Emerging framework for attack detection in cyber-physical systems using heuristic-based optimization algorithm

PeerJ Comput Sci. 2023 Dec 6:9:e1596. doi: 10.7717/peerj-cs.1596. eCollection 2023.

Abstract

In recent days, cyber-physical systems (CPS) have become a new wave generation of human life, exploiting various smart and intelligent uses of automotive systems. In these systems, information is shared through networks, and data is collected from multiple sensor devices. This network has sophisticated control, wireless communication, and high-speed computation. These features are commonly available in CPS, allowing multi-users to access and share information through the network via remote access. Therefore, protecting resources and sensitive information in the network is essential. Many research works have been developed for detecting insecure networks and attacks in the network. This article introduces a framework, namely Deep Bagging Convolutional Neural Network with Heuristic Multiswarm Ant Colony Optimization (DCNN-HMACO), designed to enhance the secure transmission of information, improve efficiency, and provide convenience in Cyber-Physical Systems (CPS).

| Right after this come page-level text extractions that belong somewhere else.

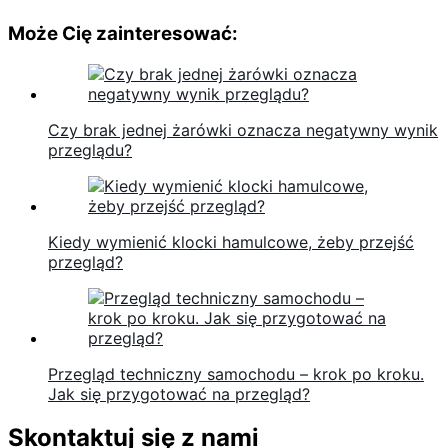
elementy wymagające naprawy.
Może Cię zainteresować:
Czy brak jednej żarówki oznacza negatywny wynik
przeglądu?
Kiedy wymienić klocki hamulcowe, żeby przejść
przegląd?
Przegląd techniczny samochodu – krok po kroku.
Jak się przygotować na przegląd?
Skontaktuj się z nami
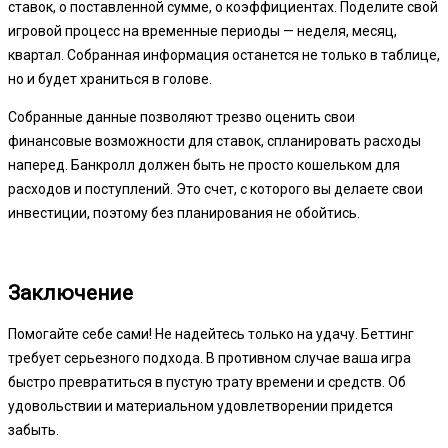
ставок, о поставленной сумме, о коэффициентах. Поделите свой
игровой процесс на временные периоды — неделя, месяц,
квартал. Собранная информация останется не только в таблице,
но и будет храниться в голове.
Собранные данные позволяют трезво оценить свои
финансовые возможности для ставок, спланировать расходы
наперед. Банкролл должен быть не просто кошельком для
расходов и поступлений. Это счет, с которого вы делаете свои
инвестиции, поэтому без планирования не обойтись.
Заключение
Помогайте себе сами! Не надейтесь только на удачу. Беттинг
требует серьезного подхода. В противном случае ваша игра
быстро превратиться в пустую трату времени и средств. Об
удовольствии и материальном удовлетворении придется
забыть.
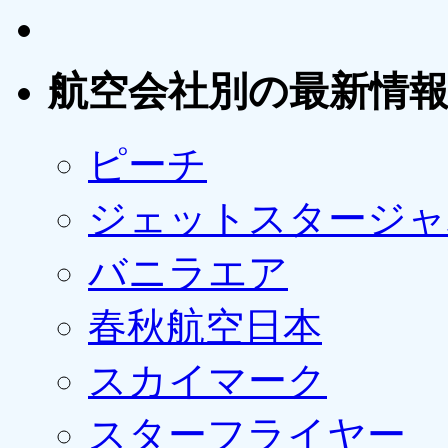
航空会社別の最新情
ピーチ
ジェットスタージャ
バニラエア
春秋航空日本
スカイマーク
スターフライヤー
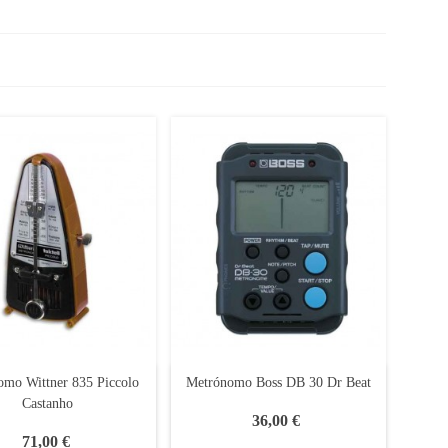
omo Wittner 835 Piccolo
Metrónomo Boss DB 30 Dr Beat
Castanho
36,00 €
71,00 €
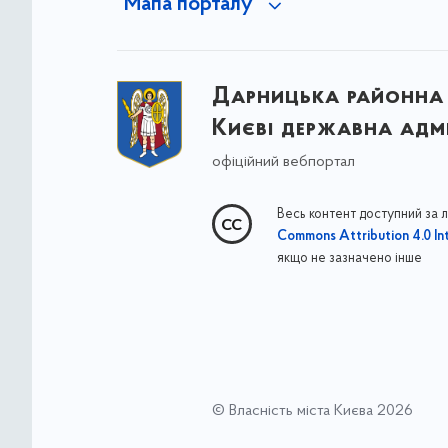
Мапа порталу
Дарницька районна 
Києві державна адмі
офіційний вебпортал
Весь контент доступний за 
Commons Attribution 4.0 Int
якщо не зазначено інше
© Власність міста Києва 2026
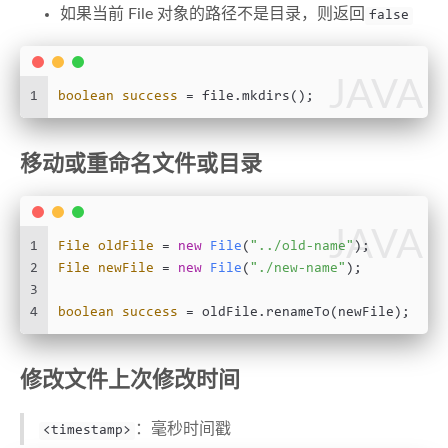
如果当前 File 对象的路径不是目录，则返回
false
JAVA
1
boolean
success
=
 file.mkdirs();
移动或重命名文件或目录
JAVA
1
File
oldFile
=
new
File
(
"../old-name"
);
2
File
newFile
=
new
File
(
"./new-name"
);
3
4
boolean
success
=
 oldFile.renameTo(newFile);
修改文件上次修改时间
：毫秒时间戳
<timestamp>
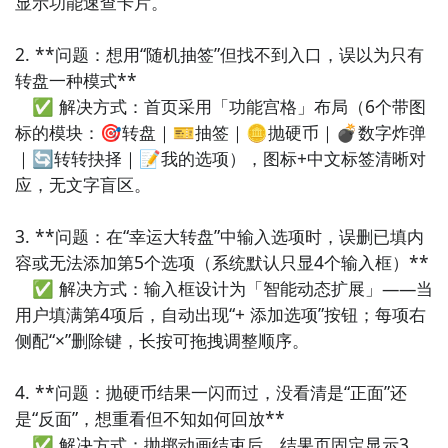
显示功能速查卡片。

择轮”“电影类型幸运盘”），导出截图方便社交分享，兼
顾实用性与治愈感。

2. **问题：想用“随机抽签”但找不到入口，误以为只有
转盘一种模式**  

7. 《三选一》：极简主义代表作——仅保留三个可编辑
　✅ 解决方式：首页采用「功能宫格」布局（6个带图
选项框与一个“戳一下”按钮，无设置页、无账户、无网
标的模块：🎯转盘｜🎫抽签｜🪙抛硬币｜💣数字炸弹
络权限，纯粹聚焦“缩小选择范围”这一核心需求，适合
｜🔄转转抉择｜📝我的选项），图标+中文标签清晰对
对信息过载敏感的用户。

应，无文字盲区。

8. 《灵感骰子》：将决策升级为创意激发工具，除基础
3. **问题：在“幸运大转盘”中输入选项时，误删已填内
选项外，提供“随机组合”“属性加成”（如+省钱/+社
容或无法添加第5个选项（系统默认只显4个输入框）**  

交/+宅家）等玩法，适用于内容创作、活动策划等轻度
　✅ 解决方式：输入框设计为「智能动态扩展」——当
脑力场景，附带灵感笔记速记区。

用户填满第4项后，自动出现“+ 添加选项”按钮；每项右
侧配“×”删除键，长按可拖拽调整顺序。

9. 《小确幸抽签》：融合积极心理学的生活小工具，每
次抽取不仅给出选项结果，还附赠一句定制化鼓励语或
4. **问题：抛硬币结果一闪而过，没看清是“正面”还
生活小贴士（如“选外卖？记得加个溏心蛋～”），传递
是“反面”，想重看但不知如何回放**  

温暖陪伴感。

　✅ 解决方式：抛掷动画结束后，结果页固定显示3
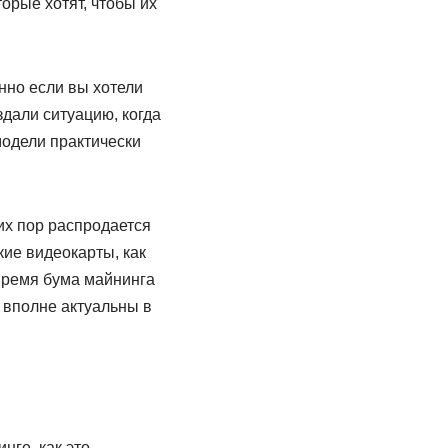
орые хотят, чтобы их
нно если вы хотели
дали ситуацию, когда
модели практически
их пор распродается
кие видеокарты, как
время бума майнинга
 вполне актуальны в
нге, как это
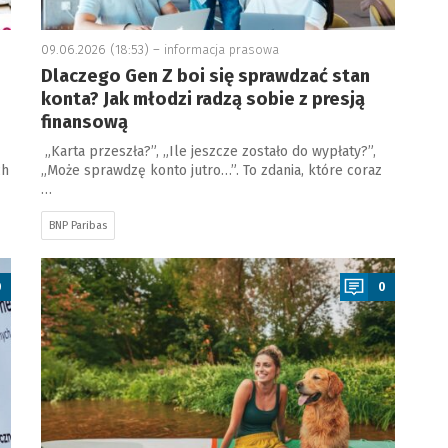
09.06.2026 (18:53) –
informacja prasowa
Dlaczego Gen Z boi się sprawdzać stan
konta? Jak młodzi radzą sobie z presją
finansową
„Karta przeszła?”, „Ile jeszcze zostało do wypłaty?”,
ch
„Może sprawdzę konto jutro…”. To zdania, które coraz
…
BNP Paribas
a
0
0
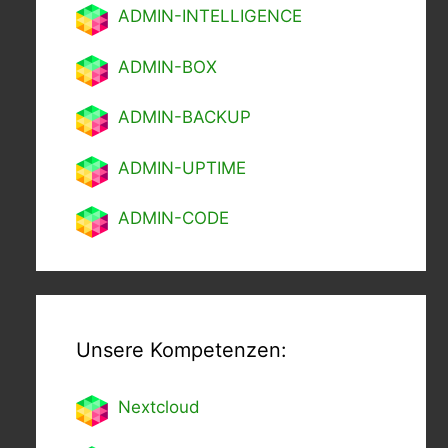
ADMIN-INTELLIGENCE
ADMIN-BOX
ADMIN-BACKUP
ADMIN-UPTIME
ADMIN-CODE
Unsere Kompetenzen:
Nextcl
oud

The proposed framework aims to detect attacks in CPS effectively. Compared to existing methods, the DCNN-HMACO framework significantly improves attack detection rates and enhances overall system protection. While the accuracy rates of CNN and FCM are reported as 72.12% and 79.56% respectively, our proposed framework achieves a remarkable accuracy rate of 92.14%.

Keywords: Ant colony optimization; CNN; Cyber-physical system; Deep bagging; Heuristic.

Grants and funding

This work was supported by the Deanship for Research & Innovation, Ministry of Education in Saudi Arabia through the project number RI-44-0658. The funders had no role in study design, data collection and analysis, decision to publish, or preparation of the manuscript.